Today’s AJC Deja News comes to you from the Sunday, June 14, 1959, edition of The Atlanta Journal and Constitution.
2 CHILDREN HAVE BRUSHES WITH DEATH IN ATLANTA POOLS
William Lloyd Johnson likely never imagined his crew cut would land him on the front page of the Sunday paper. But when the 11-year-old debuted his new hairstyle at the Candler Park swimming pool, he nearly drowned. And his story served as a reminder of how quickly a day of fun can turn deadly.
Two Atlanta area youngsters nearly died in local pools on June 13, 1959. A 12-year-old girl escaped drowning — and was nearly electrocuted — at a DeKalb pool when she brushed up against a shorted underwater light. And William, eager to see how pool water would affect his buzzcut, soon found himself in trouble, too.
“Saturday he took his flat top into the water for the first time,” the Constitution’s Orville Gaines wrote. “But he got in over his head, and he doesn’t know how to swim.”
MORE DEJA NEWS
On average, more than two dozen people in Georgia drown in a pool or hot tub each year. In a September 2017 data analysis, the AJC found that “of all children age 5 and under who drowned during recreational water use, three-fourths of those children drown in a pool.”
So far, 2019 shows few signs of being much different with regard to Georgia drowning deaths.
“The unofficial kickoff to summer — Memorial Day weekend — is routinely tragic in metro Atlanta, and this year was no exception,” the AJC’s Alexis Stevens wrote in a May 29 article. “Five people drowned in Georgia lakes over the long weekend, according to the Georgia Department of Natural Resources, and at least two others drowned in local pools. According to experts, every death could have been prevented.”

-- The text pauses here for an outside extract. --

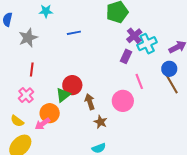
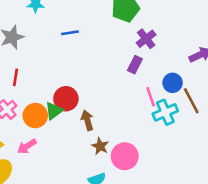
cyan cross: (147, 44) -> (165, 112), moved
blue circle: (169, 69) -> (173, 83), moved
pink circle: (123, 101) -> (125, 156), moved
orange circle: (50, 113) -> (35, 116), moved

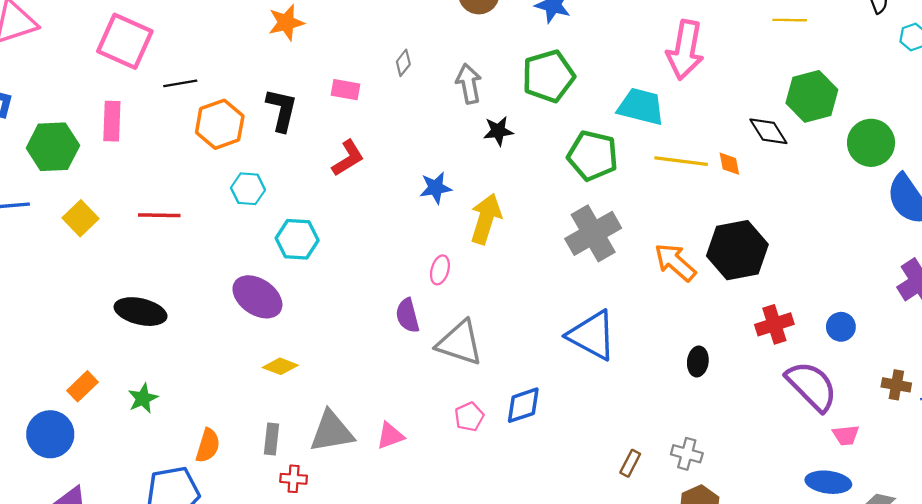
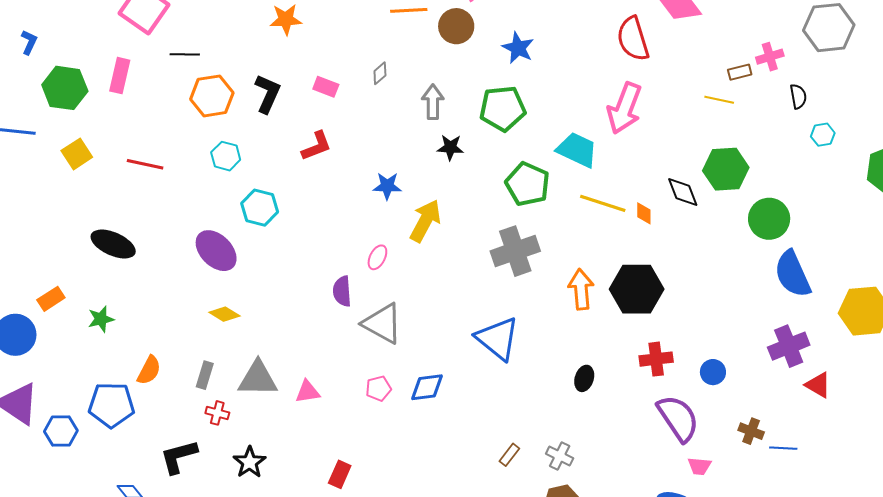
orange arrow: (675, 262) -> (581, 289), turned 33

Nationally, the numbers are similar.
“Every year, about 4,000 people drown in the United States, and it’s the second-leading cause of death for children ages 1-14, according to the Centers for Disease Control and Prevention,” Stevens writes. “Only vehicle crashes kill more children, according to the CDC.”
William might have become one of those drowning statistics 60 years ago if not for the quick thinking of lifeguards and other youngsters at Candler Park.
“Jack Nelson, 19, of the Atlanta YMCA, and another pool lifeguard wrapped the unconscious boy in a blanket and began to give him artificial respiration,” Gaines wrote. “He was revived shortly thereafter.
“Nelson said the boy ‘dived or jumped’ from the pool’s low springboard into water about 10 feet deep. ‘Two unidentified boys pulled him over to the pool side.’”
Connie Gaddy’s afternoon at the pool was memorable, too, for all the wrong reasons. Electricity and water can be a dangerous combination.
“When the lifeguard, Melvin Smith, saw that the girl was being held fast by the electricity, he ran and removed fuses to the underwater lights,” Connie’s father told the Constitution. After being examined by a Grady physician at the pool, the youngster headed home.
As for William and his hair (or lack thereof), the near-death experience didn’t sway the young fellow from his plans.
“The boy said he will test out his crew-cut in a swimming pool again,” Gaines wrote.
William’s mother, Marie, assured the paper that her freshly-coiffed son would get swimming lessons before taking another dip in a pool.
“He’s real lucky to be alive,” she said.